Task description: A faithful copy is needed of the lines below from the one with "27 de abril de 2022" up to and including the one with "допустимым здесь в"; set it down with no pictures and no other lines.

**** Provided data

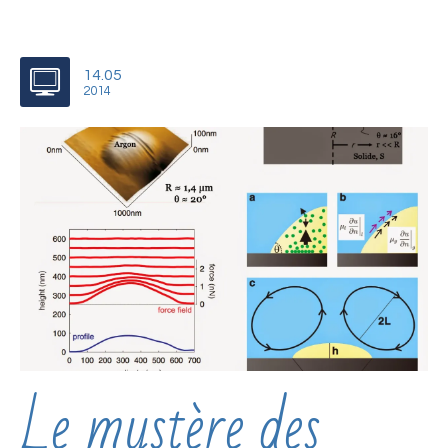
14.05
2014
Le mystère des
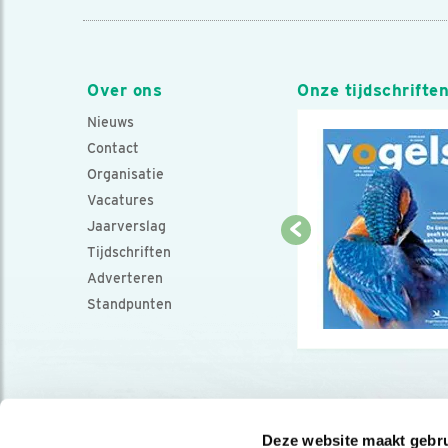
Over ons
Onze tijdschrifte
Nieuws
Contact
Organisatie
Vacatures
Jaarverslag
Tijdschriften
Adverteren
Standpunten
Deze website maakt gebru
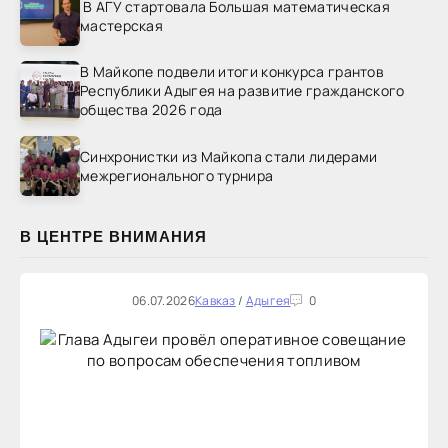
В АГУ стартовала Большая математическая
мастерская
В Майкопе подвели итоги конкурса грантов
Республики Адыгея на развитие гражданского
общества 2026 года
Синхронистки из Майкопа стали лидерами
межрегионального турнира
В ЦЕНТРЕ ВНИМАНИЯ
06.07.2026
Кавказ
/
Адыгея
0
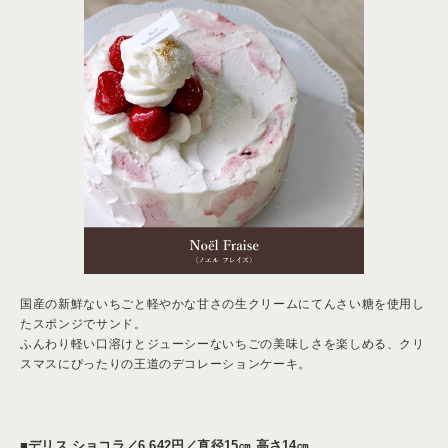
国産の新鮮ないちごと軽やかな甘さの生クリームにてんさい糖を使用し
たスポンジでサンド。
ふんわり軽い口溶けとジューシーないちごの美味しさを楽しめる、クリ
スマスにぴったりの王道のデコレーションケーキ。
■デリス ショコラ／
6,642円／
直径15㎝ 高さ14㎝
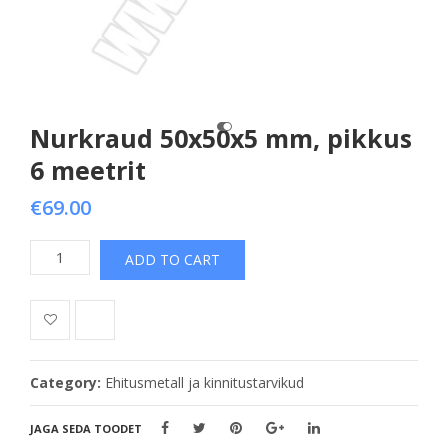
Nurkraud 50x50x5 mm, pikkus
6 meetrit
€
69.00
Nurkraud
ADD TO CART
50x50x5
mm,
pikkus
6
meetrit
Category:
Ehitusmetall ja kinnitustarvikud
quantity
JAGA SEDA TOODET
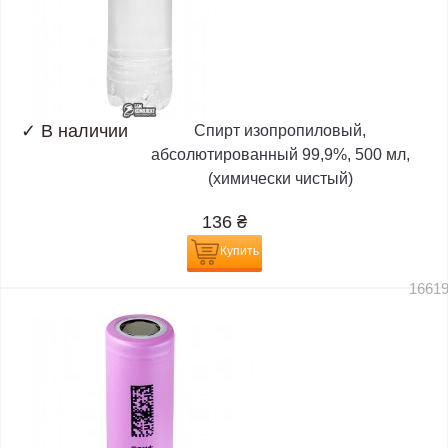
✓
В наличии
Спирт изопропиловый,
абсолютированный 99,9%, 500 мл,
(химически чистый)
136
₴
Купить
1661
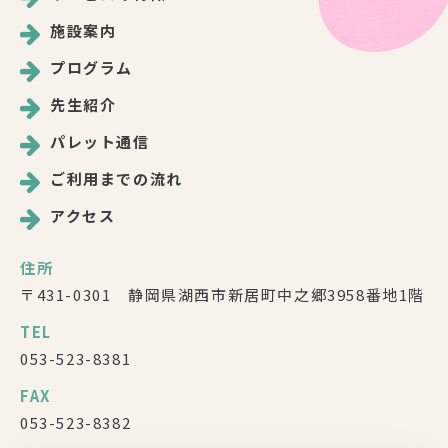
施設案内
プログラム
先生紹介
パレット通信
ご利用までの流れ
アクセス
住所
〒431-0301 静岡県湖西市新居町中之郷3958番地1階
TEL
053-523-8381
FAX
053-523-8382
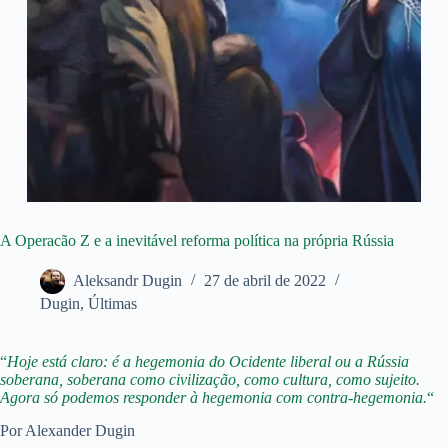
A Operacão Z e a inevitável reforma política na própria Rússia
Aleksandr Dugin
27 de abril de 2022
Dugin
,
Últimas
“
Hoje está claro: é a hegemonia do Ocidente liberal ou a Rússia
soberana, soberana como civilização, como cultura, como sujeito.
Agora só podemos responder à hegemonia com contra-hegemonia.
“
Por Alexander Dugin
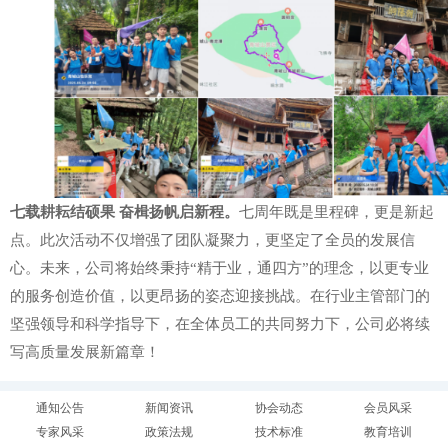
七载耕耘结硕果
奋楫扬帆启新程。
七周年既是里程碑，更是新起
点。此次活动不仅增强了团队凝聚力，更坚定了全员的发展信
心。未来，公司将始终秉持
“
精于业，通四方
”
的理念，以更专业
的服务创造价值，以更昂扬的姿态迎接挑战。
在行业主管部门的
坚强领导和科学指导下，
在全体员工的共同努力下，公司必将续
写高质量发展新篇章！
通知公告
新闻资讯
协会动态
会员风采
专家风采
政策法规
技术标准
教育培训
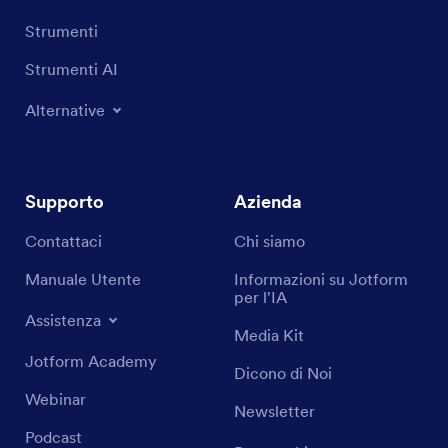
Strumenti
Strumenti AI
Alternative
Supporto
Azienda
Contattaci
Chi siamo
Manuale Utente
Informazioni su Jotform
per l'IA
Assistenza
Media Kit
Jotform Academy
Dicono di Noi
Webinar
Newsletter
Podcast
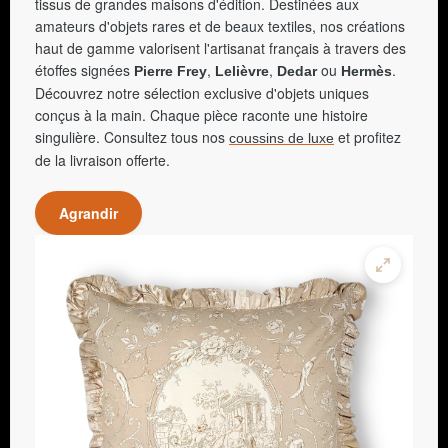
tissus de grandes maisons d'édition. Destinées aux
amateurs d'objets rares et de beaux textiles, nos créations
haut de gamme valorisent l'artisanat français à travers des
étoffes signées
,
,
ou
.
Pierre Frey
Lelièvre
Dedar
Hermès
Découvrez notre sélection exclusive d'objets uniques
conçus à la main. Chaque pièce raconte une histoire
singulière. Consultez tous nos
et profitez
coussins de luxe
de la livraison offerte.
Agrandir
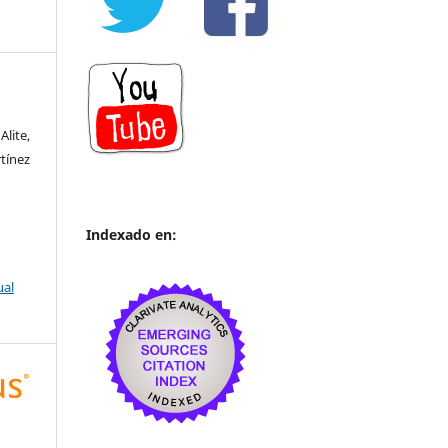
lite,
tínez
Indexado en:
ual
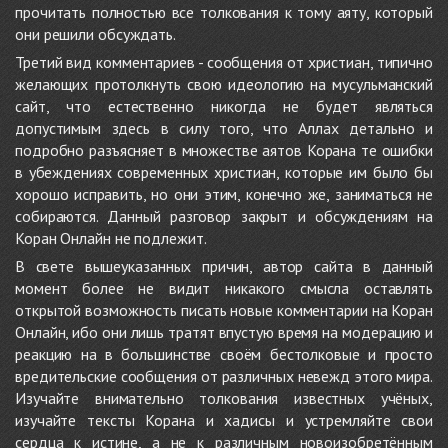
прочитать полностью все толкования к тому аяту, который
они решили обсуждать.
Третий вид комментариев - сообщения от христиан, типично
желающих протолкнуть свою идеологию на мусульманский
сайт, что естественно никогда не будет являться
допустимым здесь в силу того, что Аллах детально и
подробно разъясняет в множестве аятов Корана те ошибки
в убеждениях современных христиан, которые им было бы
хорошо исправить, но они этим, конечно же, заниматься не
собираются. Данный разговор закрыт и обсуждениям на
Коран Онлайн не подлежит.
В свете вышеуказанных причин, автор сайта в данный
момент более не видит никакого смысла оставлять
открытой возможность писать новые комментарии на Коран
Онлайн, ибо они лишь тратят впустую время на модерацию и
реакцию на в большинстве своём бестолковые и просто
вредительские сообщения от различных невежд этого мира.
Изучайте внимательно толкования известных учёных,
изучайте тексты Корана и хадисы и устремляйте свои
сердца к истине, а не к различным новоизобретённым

********

Exercise answer:
27 de abril de 2022
Dugin
,
Últimas
“
Hoje está claro: é a hegemonia do Ocidente liberal ou a Rússia
soberana, soberana como civilização, como cultura, como sujeito.
Agora só podemos responder à hegemonia com contra-hegemonia.
“
Por Alexander Dugin
七载耕耘结硕果
奋楫扬帆启新程。
七周年既是里程碑，更是新起
点。此次活动不仅增强了团队凝聚力，更坚定了全员的发展信
心。未来，公司将始终秉持
“
精于业，通四方
”
的理念，以更专业
的服务创造价值，以更昂扬的姿态迎接挑战。
在行业主管部门的
坚强领导和科学指导下，
在全体员工的共同努力下，公司必将续
写高质量发展新篇章！
通知公告
新闻资讯
协会动态
会员风采
专家风采
政策法规
技术标准
教育培训
Strumenti
Strumenti AI
Alternative
Supporto
Azienda
Contattaci
Chi siamo
Manuale Utente
Informazioni su Jotform
per l'IA
Assistenza
Media Kit
Jotform Academy
Dicono di Noi
Webinar
Newsletter
Podcast
tissus de grandes maisons d'édition. Destinées aux
amateurs d'objets rares et de beaux textiles, nos créations
haut de gamme valorisent l'artisanat français à travers des
étoffes signées
,
,
ou
.
Pierre Frey
Lelièvre
Dedar
Hermès
Découvrez notre sélection exclusive d'objets uniques
conçus à la main. Chaque pièce raconte une histoire
singulière. Consultez tous nos
et profitez
coussins de luxe
de la livraison offerte.
Agrandir
lite,
tínez
Indexado en:
ual
прочитать полностью все толкования к тому аяту, который
они решили обсуждать.
Третий вид комментариев - сообщения от христиан, типично
желающих протолкнуть свою идеологию на мусульманский
сайт, что естественно никогда не будет являться
допустимым здесь в силу того, что Аллах детально и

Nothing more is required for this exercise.